According to the acknowledgments, this memoir started as "a fifty-page poem and then grew into hundreds of pages of…more poetry." Readers will be glad that Anderson eventually turned to writing prose, since the well-told anecdotes and memorable character sketches are what make it a page-turner. The poetry (more accurately described as italicized notes-to-self with line breaks) remains strewn liberally through the pages, often summarizing the takeaway or the emotional impact of the events described: "I was / and still am / an exceptionally / easy target. / And, / I'm proud of that." This way of expressing herself is part of who she is, formed partly by her passion for Anaïs Nin and other writers; she is a serious maven of literature and the arts.
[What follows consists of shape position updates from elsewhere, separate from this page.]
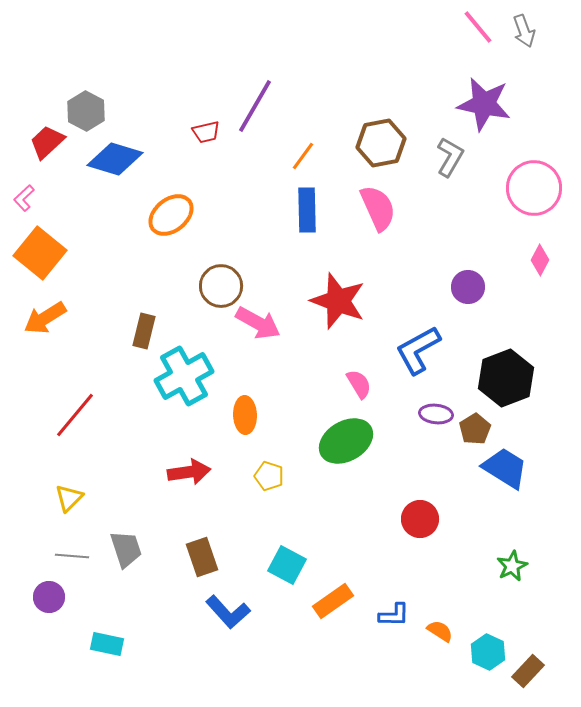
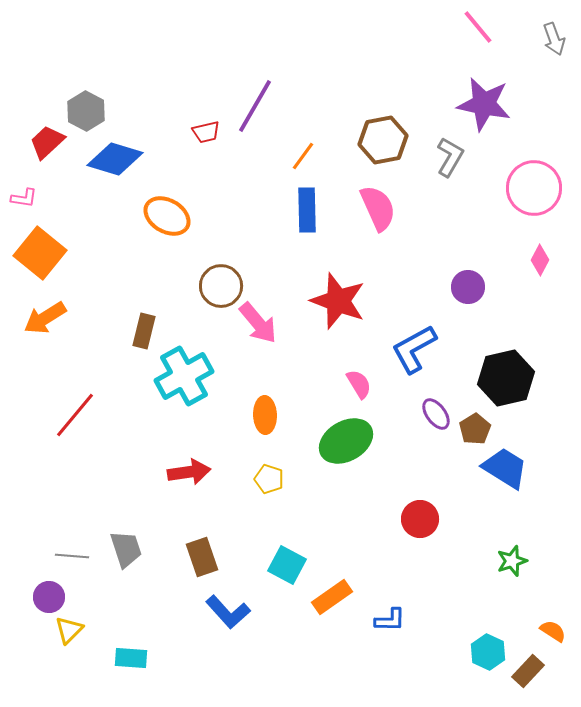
gray arrow at (524, 31): moved 30 px right, 8 px down
brown hexagon at (381, 143): moved 2 px right, 3 px up
pink L-shape at (24, 198): rotated 128 degrees counterclockwise
orange ellipse at (171, 215): moved 4 px left, 1 px down; rotated 69 degrees clockwise
pink arrow at (258, 323): rotated 21 degrees clockwise
blue L-shape at (418, 350): moved 4 px left, 1 px up
black hexagon at (506, 378): rotated 8 degrees clockwise
purple ellipse at (436, 414): rotated 48 degrees clockwise
orange ellipse at (245, 415): moved 20 px right
yellow pentagon at (269, 476): moved 3 px down
yellow triangle at (69, 498): moved 132 px down
green star at (512, 566): moved 5 px up; rotated 8 degrees clockwise
orange rectangle at (333, 601): moved 1 px left, 4 px up
blue L-shape at (394, 615): moved 4 px left, 5 px down
orange semicircle at (440, 631): moved 113 px right
cyan rectangle at (107, 644): moved 24 px right, 14 px down; rotated 8 degrees counterclockwise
The narrative gets off to a good start with Anderson’s nostalgic memories of her childhood in coastal Vancouver, raised by very young, very wild, and not very competent parents. Here and throughout the book, the author displays a remarkable lack of anger. She has faced abuse and mistreatment of many kinds over the decades, but she touches on the most appalling passages lightly—though not so lightly you don't feel the torment of the media attention on the events leading up to her divorce from Tommy Lee. Her trip to the pages of Playboy, which involved an escape from a violent fiance and sneaking across the border, is one of many jaw-dropping stories. In one interesting passage, Julian Assange's mother counsels Anderson to desexualize her image in order to be taken more seriously as an activist. She decided that “it was too late to turn back now”—that sexy is an inalienable part of who she is. Throughout her account of this kooky, messed-up, enviable, and often thrilling life, her humility (her sons "are true miracles, considering the gene pool") never fails her.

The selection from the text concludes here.